Far less well known than Hitchcock, but fascinating to hear about, was showman-turned-film director Mark Melford. His name, just like most of his films, may be lost to time, but Stephen Morgan attempted to flesh out his story, taking his cue from a Bioscope blogpost of 2007 that posed the pertinent question: “Who needs films to write film history anyway?” We did see a clip from the recently rediscovered romp The Herncrake Witch, directed by and starring Melford (amended, see comments) as well as being based on one of his own comic operas and also featuring his daughter (Jackeydawra, named thus due to her parents’ love of Jackdaws. True story). The story of the Melfords was hugely entertaining, but Morgan concluded by making the hugely important point that the study of lost films and forgotten film-makers is vital to a full understanding of the silent film era as a whole.

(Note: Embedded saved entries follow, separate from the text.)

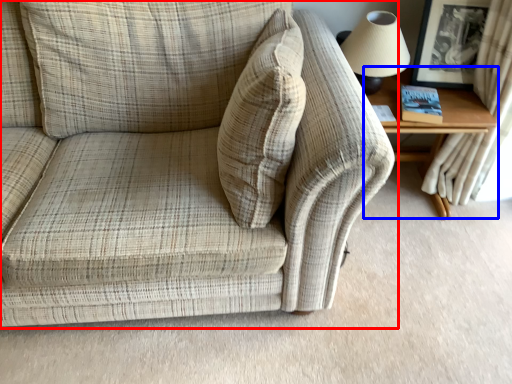 Question: Among these objects, which one is farthest to the camera, studio couch (highlighted by a red box) or table (highlighted by a blue box)?

Choices:
 (A) studio couch
 (B) table

Answer: (B) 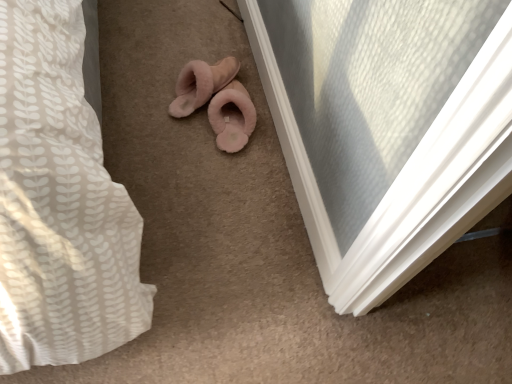 Image resolution: width=512 pixels, height=384 pixels. Describe the element at coordinates (232, 117) in the screenshot. I see `pink suede slippers at center` at that location.

Find the location of a particular element. pink suede slippers at center is located at coordinates (232, 117).

Find the location of `pink suede slippers at center`. pink suede slippers at center is located at coordinates (232, 117). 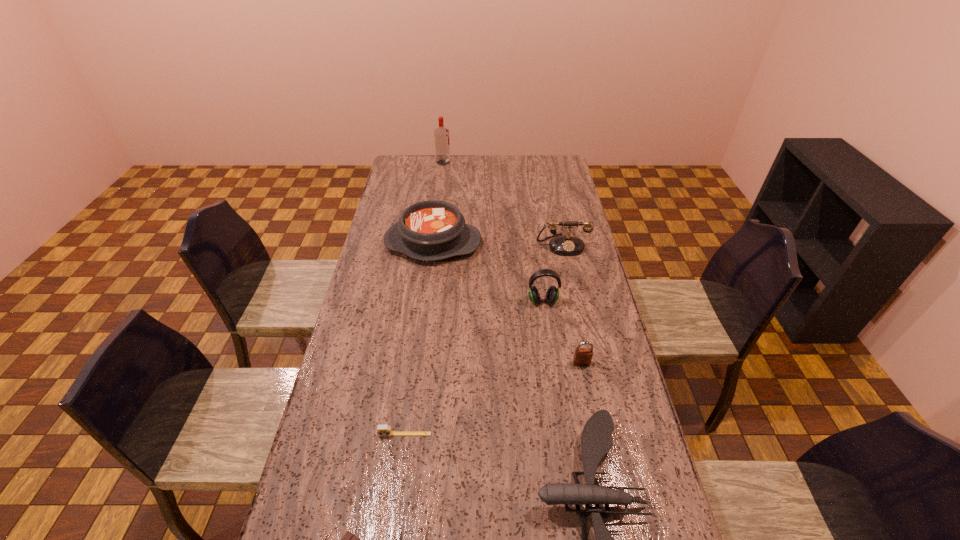 Locate an element on the screen. vodka is located at coordinates (441, 134).

Find the location of a particular element. the tallest object is located at coordinates (441, 134).

At what (x,y) coordinates should I click in order to perform the action: click on headset. Please return your answer as a coordinate pair (x, y). The image size is (960, 540). Looking at the image, I should click on (552, 295).

Find the location of a particular element. This screenshot has height=540, width=960. casserole is located at coordinates (431, 230).

The width and height of the screenshot is (960, 540). In order to click on telephone in this screenshot , I will do `click(562, 245)`.

You are a GUI agent. You are given a task and a screenshot of the screen. Output one action in this format:
    pyautogui.click(x=<x>, y=<y>)
    Task: Click on the padlock
    Image resolution: width=960 pixels, height=540 pixels.
    Given the screenshot: What is the action you would take?
    pyautogui.click(x=582, y=356)

Where is `tape measure`? The image size is (960, 540). tape measure is located at coordinates (382, 430).

The image size is (960, 540). Identify the location of free space located on the front label of the vodka. (511, 163).

I want to click on free region located 0.140m on the ear cups of the headset, so click(x=548, y=340).

In order to click on free space located on the right of the casserole in this screenshot , I will do `click(503, 243)`. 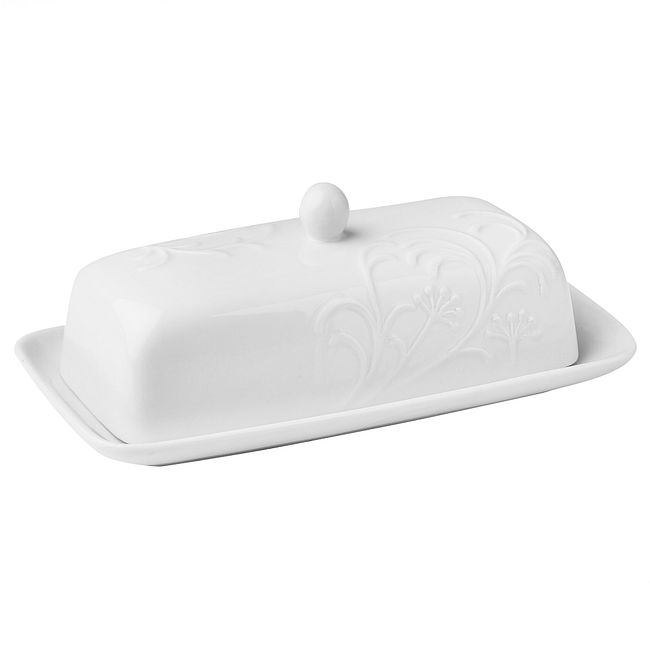 Locate an element on the screen. This screenshot has width=650, height=650. wavy embroidery is located at coordinates (382, 348), (483, 318). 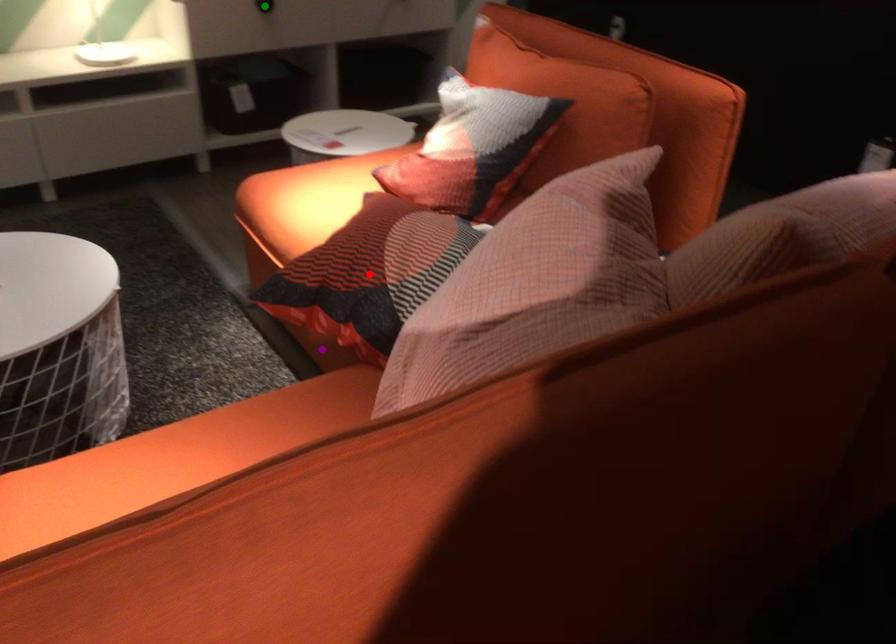 Order these from nearest to farthest:
red point | purple point | green point

green point, purple point, red point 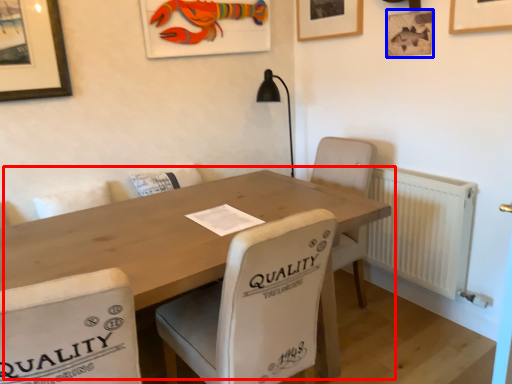 Question: Which object is closer to the camera taking this photo, table (highlighted by a red box) or picture frame (highlighted by a blue box)?

Choices:
 (A) table
 (B) picture frame

Answer: (A) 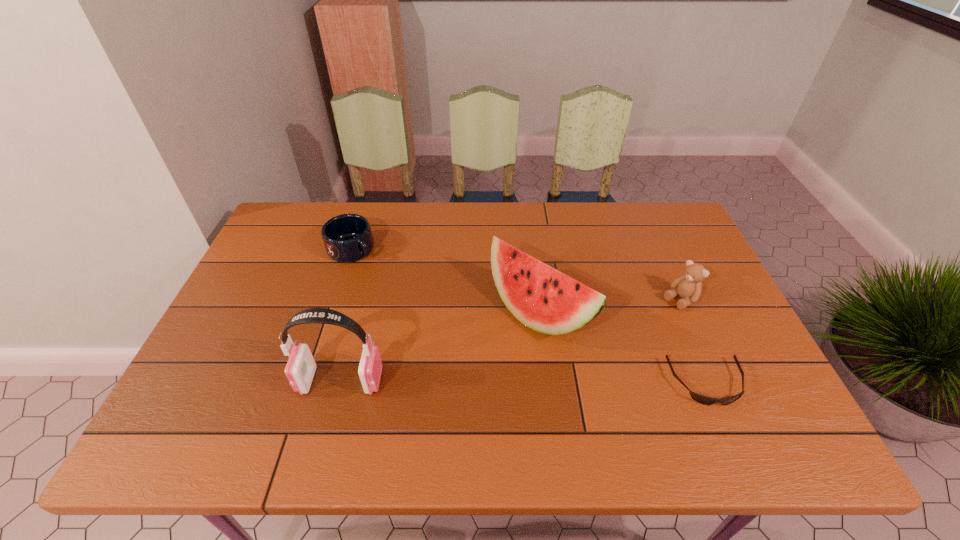 Identify the location of earphone located in the near edge section of the desktop. (300, 369).

Where is `sunglasses located at the near edge`? sunglasses located at the near edge is located at coordinates (701, 399).

Locate an element on the screen. sunglasses present at the right edge is located at coordinates (701, 399).

Where is `teddy bear that is at the right edge`? teddy bear that is at the right edge is located at coordinates (688, 286).

Find the location of a particular element. The image size is (960, 540). object situated at the near right corner is located at coordinates (701, 399).

Locate an element on the screen. This screenshot has height=540, width=960. vacant space at the far edge of the desktop is located at coordinates (588, 239).

Where is `vacant space at the near edge of the desktop`? The width and height of the screenshot is (960, 540). vacant space at the near edge of the desktop is located at coordinates (598, 385).

This screenshot has width=960, height=540. In order to click on blank space at the left edge of the desktop in this screenshot , I will do `click(251, 355)`.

And of course, one never knows when a lost film will suddenly become an un-lost film. It happened to The Herncrake Witch and The Life Story of David Lloyd George after all. And it wasn’t so long ago that a treasure trove of Mitchell & Kenyon works was unearthed, giving us an invaluable glimpse of (mostly working-class) Edwardian Britain. In one of the day’s most diverting 20-minute segments, Tony Fletcher played a selection of Mitchell & Kenyon’s fiction films, while explaining a little more about them. The films were comedies, often chases and knockabout stuff, all with a backdrop of industrial northern England – factory gates, brick kilns and terraced streets. I particularly liked the mischievous snow comedy and the animated intertitles in a short called (I think) Driving Lucy.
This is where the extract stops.